The hpaBehavior configuration values can also be decreased to implement less aggressive scale-up and scale-down policies. For example:

runtime:
  # ...
  hpaMetrics:
    serverMainTaskWaitTime: 400M
    serverNioTaskWaitTime: 400M
    targetCPUUtilizationPercentage: 75
  hpaBehavior:
    scaleDown:
      percent:
        periodSeconds: 60
        value: 10
      pods:
        periodSeconds: 60
        value: 1
      selectPolicy: Min
      stabilizationWindowSeconds: 180
    scaleUp:
      percent:
        periodSeconds: 60
        value: 20
      pods:
        periodSeconds: 60
        value: 4
      selectPolicy: Max
      stabilizationWindowSeconds: 30

In the above example, the scaleDown.percent.value is decreased to 10, the scaleDown.pods.value is decreased to 1, and the scaleUp.stablizationWindowSeconds is increased to 180.

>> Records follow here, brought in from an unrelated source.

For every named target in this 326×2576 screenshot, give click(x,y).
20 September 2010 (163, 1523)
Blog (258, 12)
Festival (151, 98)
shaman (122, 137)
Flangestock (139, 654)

For more information about metrics-based scaling using the hpaBehavior field, see Scaling policies.

Troubleshooting

This section describes troubleshooting methods for common errors you may encounter while configuring scaling and auto-scaling.

HPA shows `unknown` for metrics values

If metrics-based scaling does not work and the HPA shows unknown for metrics values, use the following command to check the HPA output:

kubectl describe hpa HPA_NAME

When running the command, replace HPA_NAME with the name of the HPA you wish to view.

The output will show the CPU target and utilization of the service, indicating that CPU scaling will work in the absence of metrics-based scaling. For HPA behavior using multiple parameters, see Scaling on multiple metrics.